Merito della comunità italiana in Australia.

«Sicuramente. Ho fatto spesso da intermediario fra la comunità e i politici australiani. Sono stato e sono ancora oggi conservatore di centrodestra in un Paese in cui comanda la sinistra. Quando ho lasciato la politica c’erano Berlusconi e altri politici che volevano mi candidassi per le circoscrizioni all’estero: sono stato coordinatore di Forza Italia in Australia, ma alla fine ho rifiutato».

Eppure qualche iniziativa importante, grazie a lei, è stata avviata lì in Australia.

«Da ministro per la Formazione professionale e le relazioni industriali ho ristrutturato il sistema di risarcimento per gli infortuni sul lavoro e ho sollecitato, con riscontri, la regolamentazione della sicurezza sul lavoro. Mi sono impegnato nel contrasto di varie forme di criminalità. Poi, da ministro per la Terza età, ho curato l'introduzione di un pacchetto di finanziamento a lungo termine, la riforma degli strumenti finanziari e l'attuazione di misure all'avanguardia per proteggere gli anziani».

Perché ha lasciato, nonostante i consensi che otteneva puntualmente?

«Perché il mio promotore finanziario acquistò delle azioni che poi io avrei dovuto dichiarare di possedere. Attenzione, nessun conflitto d’interesse nessuna irregolarità. Ma la mia casa fu assediata per giorni da reporter che cercavano persino di intervistare i miei figli, che avevano allora 11 e 9 anni. Decisi di dimettermi per proteggere la mia famiglia. E, sottolineo, nonostante i tentativi dei miei amici di farmi recedere da questa idea, fui io ad andarmene, non furono altri a buttarmi fuori».

Oggi, a distanza di vent’anni, forse senza politica vive meglio. A proposito, i suoi figli hanno seguito le sue orme?

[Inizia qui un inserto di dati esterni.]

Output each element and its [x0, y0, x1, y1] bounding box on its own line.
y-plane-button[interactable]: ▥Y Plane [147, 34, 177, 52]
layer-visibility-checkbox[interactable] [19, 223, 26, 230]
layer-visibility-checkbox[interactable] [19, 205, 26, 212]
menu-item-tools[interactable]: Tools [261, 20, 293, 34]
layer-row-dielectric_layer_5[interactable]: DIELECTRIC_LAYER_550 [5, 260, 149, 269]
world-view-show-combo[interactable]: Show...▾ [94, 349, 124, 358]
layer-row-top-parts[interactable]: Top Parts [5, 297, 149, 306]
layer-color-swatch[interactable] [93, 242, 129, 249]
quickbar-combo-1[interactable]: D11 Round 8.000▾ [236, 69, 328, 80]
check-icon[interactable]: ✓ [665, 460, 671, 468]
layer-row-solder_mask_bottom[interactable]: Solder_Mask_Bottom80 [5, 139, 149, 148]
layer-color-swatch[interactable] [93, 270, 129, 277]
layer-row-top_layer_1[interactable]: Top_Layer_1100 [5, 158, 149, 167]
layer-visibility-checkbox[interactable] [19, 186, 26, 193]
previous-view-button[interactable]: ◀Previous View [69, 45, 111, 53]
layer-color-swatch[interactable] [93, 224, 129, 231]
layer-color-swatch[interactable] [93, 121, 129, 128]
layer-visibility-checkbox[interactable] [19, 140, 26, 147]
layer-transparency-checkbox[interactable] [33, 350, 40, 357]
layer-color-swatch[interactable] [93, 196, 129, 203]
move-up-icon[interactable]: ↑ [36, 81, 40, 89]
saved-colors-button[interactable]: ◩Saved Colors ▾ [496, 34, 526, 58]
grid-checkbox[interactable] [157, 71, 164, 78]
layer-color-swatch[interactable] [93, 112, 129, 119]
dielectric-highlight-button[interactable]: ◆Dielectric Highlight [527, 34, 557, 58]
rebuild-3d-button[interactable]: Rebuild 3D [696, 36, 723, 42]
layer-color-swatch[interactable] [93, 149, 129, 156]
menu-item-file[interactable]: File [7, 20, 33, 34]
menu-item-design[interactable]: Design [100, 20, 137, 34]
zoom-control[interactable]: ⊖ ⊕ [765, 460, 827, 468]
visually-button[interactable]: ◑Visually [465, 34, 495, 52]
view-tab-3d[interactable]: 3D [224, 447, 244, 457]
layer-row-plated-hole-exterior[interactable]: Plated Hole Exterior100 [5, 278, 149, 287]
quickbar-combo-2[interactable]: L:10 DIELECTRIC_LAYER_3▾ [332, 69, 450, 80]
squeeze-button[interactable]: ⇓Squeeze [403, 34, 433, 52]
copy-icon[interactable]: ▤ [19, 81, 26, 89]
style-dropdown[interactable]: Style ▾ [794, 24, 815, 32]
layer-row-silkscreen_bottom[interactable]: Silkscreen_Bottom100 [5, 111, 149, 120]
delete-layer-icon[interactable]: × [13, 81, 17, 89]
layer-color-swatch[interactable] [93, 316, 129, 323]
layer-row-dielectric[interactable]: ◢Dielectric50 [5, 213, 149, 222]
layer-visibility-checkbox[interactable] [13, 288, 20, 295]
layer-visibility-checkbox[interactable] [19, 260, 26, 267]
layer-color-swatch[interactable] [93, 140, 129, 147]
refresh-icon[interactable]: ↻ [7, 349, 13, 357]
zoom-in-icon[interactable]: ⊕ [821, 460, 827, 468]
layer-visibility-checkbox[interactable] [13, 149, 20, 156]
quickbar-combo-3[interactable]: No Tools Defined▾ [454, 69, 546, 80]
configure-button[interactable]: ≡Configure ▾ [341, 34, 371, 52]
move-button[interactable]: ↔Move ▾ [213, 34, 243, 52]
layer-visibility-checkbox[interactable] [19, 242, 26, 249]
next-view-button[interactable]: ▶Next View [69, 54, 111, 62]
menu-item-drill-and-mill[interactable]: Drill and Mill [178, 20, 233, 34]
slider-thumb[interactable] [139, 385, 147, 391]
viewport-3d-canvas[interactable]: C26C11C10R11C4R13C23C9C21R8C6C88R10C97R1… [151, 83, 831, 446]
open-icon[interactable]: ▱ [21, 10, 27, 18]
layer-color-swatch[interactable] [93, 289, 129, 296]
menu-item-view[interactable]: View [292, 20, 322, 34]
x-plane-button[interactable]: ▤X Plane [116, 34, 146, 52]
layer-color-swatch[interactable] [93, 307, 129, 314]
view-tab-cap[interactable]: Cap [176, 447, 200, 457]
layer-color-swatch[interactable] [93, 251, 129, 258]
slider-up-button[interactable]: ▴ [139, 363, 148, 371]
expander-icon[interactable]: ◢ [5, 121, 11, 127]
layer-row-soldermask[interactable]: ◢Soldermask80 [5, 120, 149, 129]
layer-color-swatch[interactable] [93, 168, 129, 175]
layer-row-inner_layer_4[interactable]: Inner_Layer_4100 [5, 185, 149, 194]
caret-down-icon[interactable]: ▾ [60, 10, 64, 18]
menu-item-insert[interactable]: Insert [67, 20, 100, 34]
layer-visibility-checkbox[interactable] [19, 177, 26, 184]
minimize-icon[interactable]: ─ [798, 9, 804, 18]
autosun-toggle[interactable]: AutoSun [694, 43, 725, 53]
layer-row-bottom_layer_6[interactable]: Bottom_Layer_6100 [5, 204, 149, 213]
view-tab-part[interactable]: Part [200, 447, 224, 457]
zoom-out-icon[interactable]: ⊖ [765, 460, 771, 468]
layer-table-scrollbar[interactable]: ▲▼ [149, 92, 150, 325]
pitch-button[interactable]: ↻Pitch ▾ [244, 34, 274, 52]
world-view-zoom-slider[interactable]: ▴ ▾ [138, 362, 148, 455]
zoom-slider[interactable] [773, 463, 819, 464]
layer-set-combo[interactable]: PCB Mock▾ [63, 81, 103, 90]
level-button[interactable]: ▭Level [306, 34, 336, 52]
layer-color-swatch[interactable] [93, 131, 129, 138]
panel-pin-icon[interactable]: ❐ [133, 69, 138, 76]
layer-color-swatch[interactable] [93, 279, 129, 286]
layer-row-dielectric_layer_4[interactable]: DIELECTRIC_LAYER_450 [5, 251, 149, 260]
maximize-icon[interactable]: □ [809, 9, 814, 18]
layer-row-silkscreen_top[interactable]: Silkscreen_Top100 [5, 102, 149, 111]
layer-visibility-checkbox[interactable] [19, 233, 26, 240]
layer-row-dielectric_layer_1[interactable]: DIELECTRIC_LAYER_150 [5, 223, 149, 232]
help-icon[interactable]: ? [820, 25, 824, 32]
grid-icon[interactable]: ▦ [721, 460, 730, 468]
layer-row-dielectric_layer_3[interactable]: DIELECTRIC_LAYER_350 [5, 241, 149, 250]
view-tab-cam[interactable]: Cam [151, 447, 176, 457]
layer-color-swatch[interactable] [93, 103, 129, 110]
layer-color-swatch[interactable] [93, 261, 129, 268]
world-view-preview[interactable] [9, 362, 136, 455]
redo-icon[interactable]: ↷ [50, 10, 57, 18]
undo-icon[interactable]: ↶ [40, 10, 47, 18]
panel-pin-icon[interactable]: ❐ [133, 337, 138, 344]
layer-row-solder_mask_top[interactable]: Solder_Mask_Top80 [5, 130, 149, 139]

«Per nulla, ma io e mia moglie Letizia, che ha nobili origini scozzesi e che mi sta vicina da 40 anni, siamo orgogliosissimi di loro. Sia Andrea sia Lachlan, 31 e 29 anni, svolgono lavori importanti e di grande responsabilità».

E Santo Santoro cosa fa?

«L’imprenditore. Aiuto gli italiani che vogliono fare affari in Australia e gli australiani che vogliono fare affari in Italia. Ho rapporti con Fincantieri, Mapei, Ferrovie Italia... Il reticolo di conoscenze che ho mi aiuta molto e molto posso aiutare».

Ne arrivano ancora italiani che cercano chance in Australia?

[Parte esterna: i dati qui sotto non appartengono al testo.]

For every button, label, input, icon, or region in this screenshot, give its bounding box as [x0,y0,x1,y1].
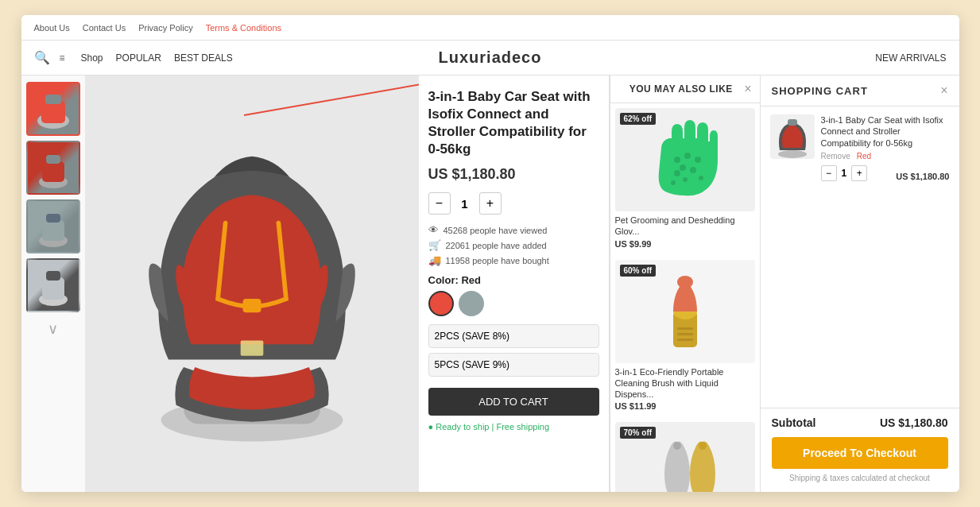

«Altroché. E si tratta di gente qualificata. Ingegneri, dottori, ma anche maestri. Tanti lavorano in ristoranti come facevo io e tanti, talvolta col mio aiuto - che io la parola “no” non la conosco - si stanno sistemando. Bisogna conoscere l’inglese, però».

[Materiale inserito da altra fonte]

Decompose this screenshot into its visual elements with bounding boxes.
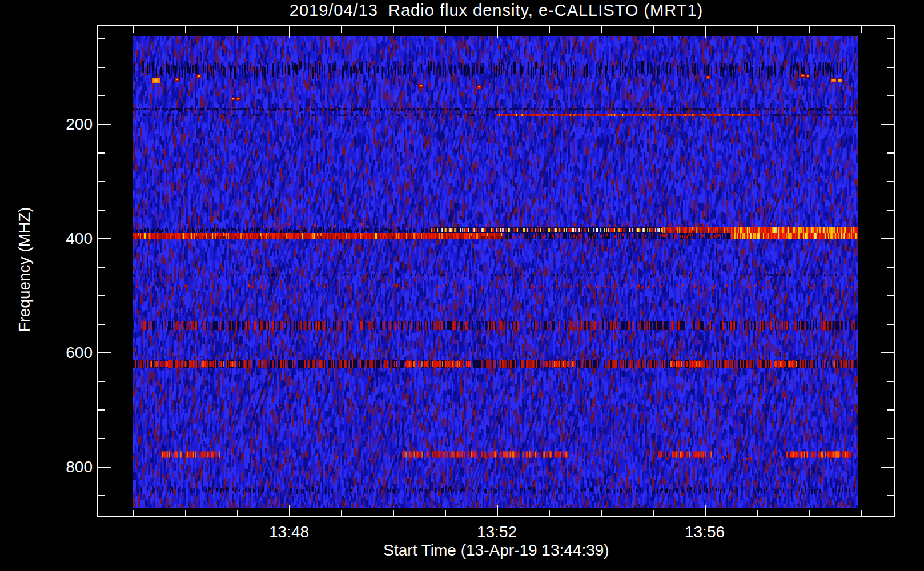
tick-mark (881, 352, 894, 353)
tick-mark (653, 26, 654, 33)
tick-mark (98, 267, 105, 268)
tick-mark (887, 495, 894, 496)
tick-mark (98, 152, 105, 154)
tick-mark (133, 510, 134, 516)
tick-mark (887, 38, 894, 39)
tick-mark (497, 26, 498, 38)
tick-mark (549, 510, 550, 516)
tick-mark (98, 67, 105, 68)
tick-mark (98, 238, 111, 239)
tick-mark (601, 510, 602, 516)
tick-mark (549, 26, 550, 33)
tick-mark (98, 438, 105, 439)
x-axis-title: Start Time (13-Apr-19 13:44:39) (98, 541, 895, 560)
tick-mark (757, 26, 758, 33)
tick-mark (98, 324, 105, 325)
tick-mark (887, 324, 894, 325)
tick-mark (393, 510, 394, 516)
page-title: 2019/04/13 Radio flux density, e-CALLIST… (98, 1, 895, 20)
tick-mark (393, 26, 394, 33)
tick-mark (98, 381, 105, 382)
tick-mark (705, 505, 706, 516)
tick-mark (887, 409, 894, 411)
tick-mark (98, 295, 105, 296)
tick-mark (881, 124, 894, 125)
tick-mark (341, 510, 342, 516)
tick-mark (653, 510, 654, 516)
tick-mark (881, 238, 894, 239)
tick-mark (289, 26, 290, 38)
y-axis-title: Frequency (MHZ) (15, 175, 34, 364)
tick-mark (445, 26, 446, 33)
tick-mark (887, 295, 894, 296)
tick-mark (98, 409, 105, 411)
tick-mark (601, 26, 602, 33)
tick-mark (185, 510, 186, 516)
y-tick-label-600: 600 (33, 344, 93, 362)
y-tick-label-200: 200 (33, 115, 93, 134)
spectrogram-canvas (133, 36, 858, 508)
tick-mark (887, 181, 894, 182)
tick-mark (98, 95, 105, 96)
tick-mark (98, 352, 111, 353)
tick-mark (98, 495, 105, 496)
tick-mark (98, 467, 111, 468)
tick-mark (861, 510, 862, 516)
tick-mark (237, 510, 238, 516)
spectrogram-panel: 2019/04/13 Radio flux density, e-CALLIST… (0, 0, 924, 571)
tick-mark (861, 26, 862, 33)
tick-mark (887, 210, 894, 211)
tick-mark (133, 26, 134, 33)
tick-mark (98, 38, 105, 39)
tick-mark (887, 438, 894, 439)
tick-mark (185, 26, 186, 33)
tick-mark (809, 26, 810, 33)
tick-mark (757, 510, 758, 516)
tick-mark (341, 26, 342, 33)
x-tick-label-1348: 13:48 (243, 523, 335, 541)
tick-mark (887, 67, 894, 68)
tick-mark (705, 26, 706, 38)
tick-mark (98, 210, 105, 211)
tick-mark (887, 95, 894, 96)
x-tick-label-1356: 13:56 (659, 523, 750, 541)
tick-mark (809, 510, 810, 516)
tick-mark (887, 152, 894, 154)
y-tick-label-400: 400 (33, 230, 93, 248)
x-tick-label-1352: 13:52 (451, 523, 543, 541)
tick-mark (98, 181, 105, 182)
tick-mark (289, 505, 290, 516)
tick-mark (445, 510, 446, 516)
tick-mark (887, 381, 894, 382)
tick-mark (887, 267, 894, 268)
y-tick-label-800: 800 (33, 458, 93, 476)
tick-mark (237, 26, 238, 33)
tick-mark (497, 505, 498, 516)
tick-mark (881, 467, 894, 468)
tick-mark (98, 124, 111, 125)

In un modo o nell’altro lei continua a fare politica.

«Già, ma debbo rallentare. A quasi 70 anni - lo dice anche mia moglie - non si può andare sempre a tutto gas. Di una cosa, però, sono certo: oggi mi sento più siciliano di quando ho lasciato la Sicilia».

Prima di congedarci, chiuda gli occhi e ci racconti di un’emozione.

«L’arrivo a Francavilla dopo quell’ultima curva. Il mio paese si mostra in tutta la sua bellezza e la mia mente corre verso la campagna in cui andavo da piccolo: alberi di agrumi, ciliegi, ulivi, prugne, pesche e uva. Il fiume San Paolo. La vendemmia: partivamo alle 4 del mattino e a pranzo consumavamo salsiccia, pane di casa e olio. Sono fotografie che custodisco gelosamente nella mia mente e che diventano più nitide ogni volta che rientro in Sicilia, che incontro i miei cugini dopo essere andato al cimitero dai miei genitori. Io sono orgoglioso di quello che ho fatto, ma anche dell’Australia che ha accolto tanti italiani. E ho memoria. Per questo dico che quando dimentichi da dove sei venuto non sei una persona perbene».